■ DESCRIPTION OF THE TASK ■
Every line below from the one containing "In this article, we" through the one containing "When you are" must be transcribed exactly. Omit all lines outside that stretch.

---------- ENTRIES SHOWN ----------

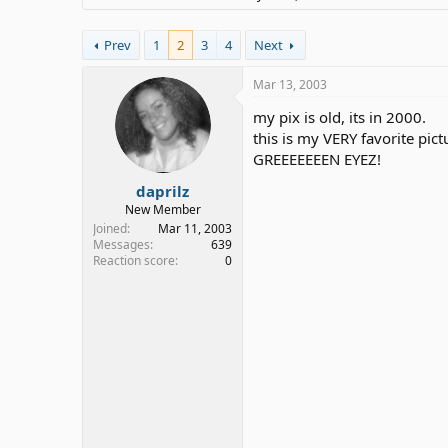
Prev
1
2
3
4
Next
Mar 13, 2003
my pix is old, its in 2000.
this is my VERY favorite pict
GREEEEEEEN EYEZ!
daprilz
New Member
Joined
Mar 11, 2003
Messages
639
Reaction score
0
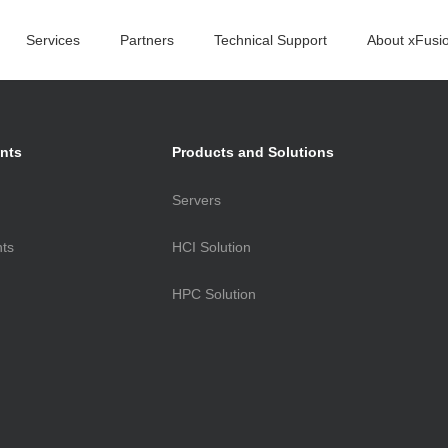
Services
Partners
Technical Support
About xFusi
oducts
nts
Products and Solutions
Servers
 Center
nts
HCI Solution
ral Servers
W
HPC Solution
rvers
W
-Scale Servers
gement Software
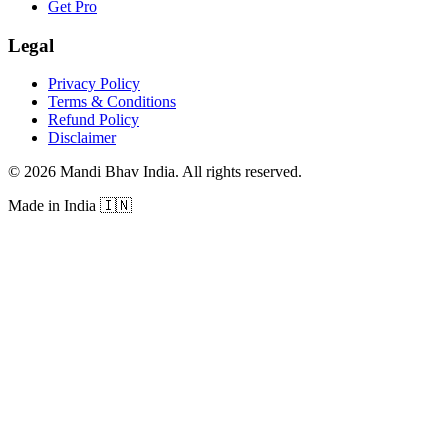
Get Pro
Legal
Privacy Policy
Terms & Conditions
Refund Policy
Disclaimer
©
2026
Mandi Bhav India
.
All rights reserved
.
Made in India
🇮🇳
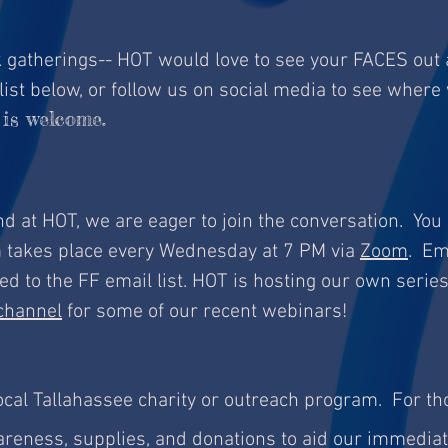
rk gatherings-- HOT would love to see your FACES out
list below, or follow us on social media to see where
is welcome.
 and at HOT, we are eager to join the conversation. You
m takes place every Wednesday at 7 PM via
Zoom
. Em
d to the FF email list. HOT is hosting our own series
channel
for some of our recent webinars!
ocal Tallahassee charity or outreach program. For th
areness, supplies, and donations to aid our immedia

----------
---------- ENTRIES SHOWN ----------

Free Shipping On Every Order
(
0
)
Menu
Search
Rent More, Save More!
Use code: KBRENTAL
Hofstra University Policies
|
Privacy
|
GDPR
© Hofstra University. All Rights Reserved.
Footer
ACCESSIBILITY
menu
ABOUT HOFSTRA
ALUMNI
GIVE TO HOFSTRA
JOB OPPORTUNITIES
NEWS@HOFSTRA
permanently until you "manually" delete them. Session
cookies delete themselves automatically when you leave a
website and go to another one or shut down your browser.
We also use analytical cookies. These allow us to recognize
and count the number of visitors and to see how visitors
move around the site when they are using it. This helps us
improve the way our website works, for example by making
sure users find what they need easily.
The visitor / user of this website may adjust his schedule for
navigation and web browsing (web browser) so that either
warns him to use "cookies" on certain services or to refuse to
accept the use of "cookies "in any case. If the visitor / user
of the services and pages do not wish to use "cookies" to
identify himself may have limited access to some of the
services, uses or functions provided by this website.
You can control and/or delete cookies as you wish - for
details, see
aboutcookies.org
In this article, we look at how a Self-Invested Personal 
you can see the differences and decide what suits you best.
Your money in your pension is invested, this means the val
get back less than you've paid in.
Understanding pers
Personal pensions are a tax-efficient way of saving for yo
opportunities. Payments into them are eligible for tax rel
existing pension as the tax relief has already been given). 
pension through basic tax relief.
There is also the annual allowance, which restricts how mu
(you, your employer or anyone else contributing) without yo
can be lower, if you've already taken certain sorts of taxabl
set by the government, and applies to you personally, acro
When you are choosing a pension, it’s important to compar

----------

■ ANSWER BOX ■
In this article, we look at how a Self-Invested Personal 
you can see the differences and decide what suits you best.
Your money in your pension is invested, this means the val
get back less than you've paid in.
Understanding pers
Personal pensions are a tax-efficient way of saving for yo
opportunities. Payments into them are eligible for tax rel
existing pension as the tax relief has already been given). 
pension through basic tax relief.
There is also the annual allowance, which restricts how mu
(you, your employer or anyone else contributing) without yo
can be lower, if you've already taken certain sorts of taxabl
set by the government, and applies to you personally, acro
When you are choosing a pension, it’s important to compar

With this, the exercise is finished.